_TASK STATEMENT_
Which lines below contain the word "паразитологија"? Copy each of them.

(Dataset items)
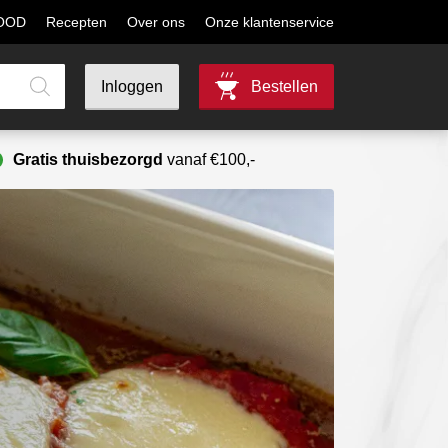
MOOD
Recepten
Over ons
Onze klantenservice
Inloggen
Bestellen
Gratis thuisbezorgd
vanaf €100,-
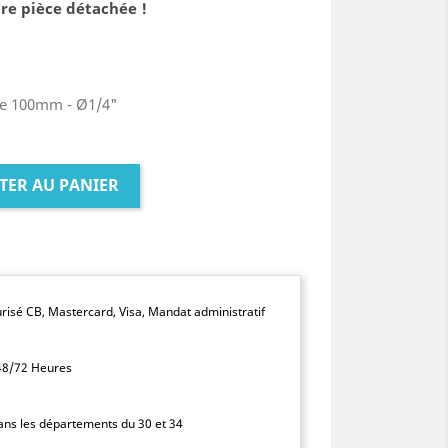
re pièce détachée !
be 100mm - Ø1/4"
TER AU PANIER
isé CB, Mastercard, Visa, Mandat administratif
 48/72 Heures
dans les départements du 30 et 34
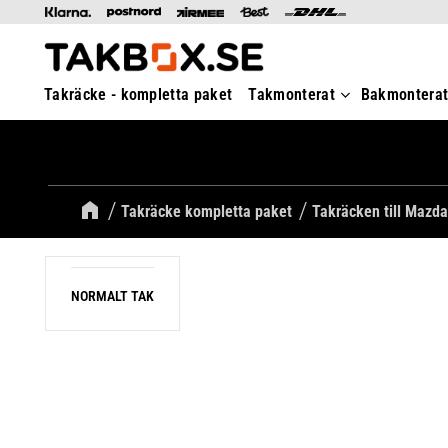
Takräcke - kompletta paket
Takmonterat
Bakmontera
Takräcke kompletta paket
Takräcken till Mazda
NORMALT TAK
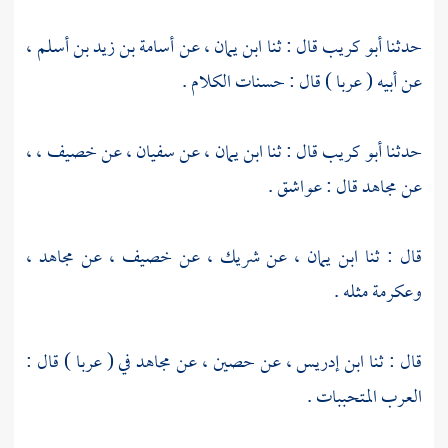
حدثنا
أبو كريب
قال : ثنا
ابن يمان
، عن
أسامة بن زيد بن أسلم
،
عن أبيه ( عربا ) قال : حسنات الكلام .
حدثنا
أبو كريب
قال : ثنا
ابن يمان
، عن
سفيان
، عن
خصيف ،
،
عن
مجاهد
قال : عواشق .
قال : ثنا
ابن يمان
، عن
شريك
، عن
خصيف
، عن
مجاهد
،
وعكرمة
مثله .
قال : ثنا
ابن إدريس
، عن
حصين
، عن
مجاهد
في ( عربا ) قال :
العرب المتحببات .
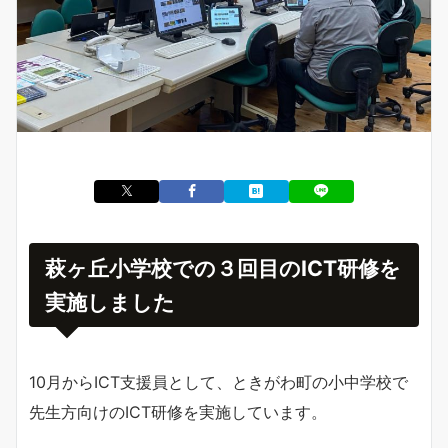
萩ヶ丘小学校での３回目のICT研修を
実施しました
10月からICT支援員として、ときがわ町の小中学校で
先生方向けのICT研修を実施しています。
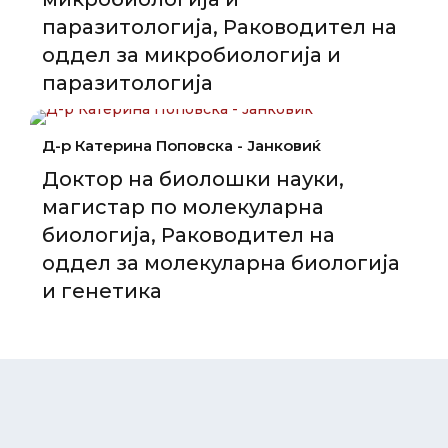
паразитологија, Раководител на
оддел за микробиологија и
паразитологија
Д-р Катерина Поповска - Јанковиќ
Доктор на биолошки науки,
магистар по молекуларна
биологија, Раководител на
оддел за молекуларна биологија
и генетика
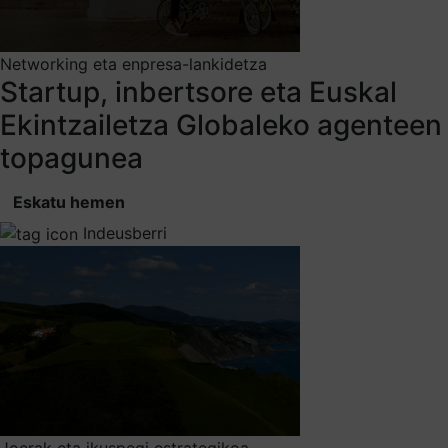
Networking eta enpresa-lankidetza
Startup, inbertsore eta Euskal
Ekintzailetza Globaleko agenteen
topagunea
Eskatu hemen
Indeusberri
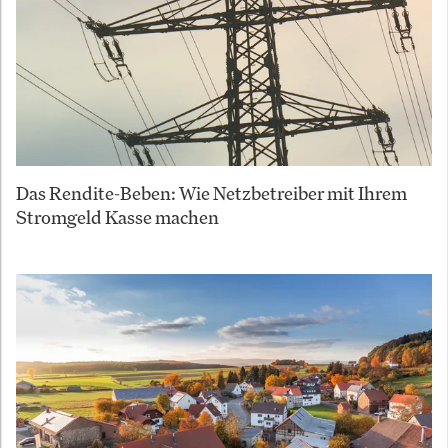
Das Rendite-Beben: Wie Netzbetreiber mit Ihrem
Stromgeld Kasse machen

_OUTPUT BELOW_
паразитологија, Раководител на
паразитологија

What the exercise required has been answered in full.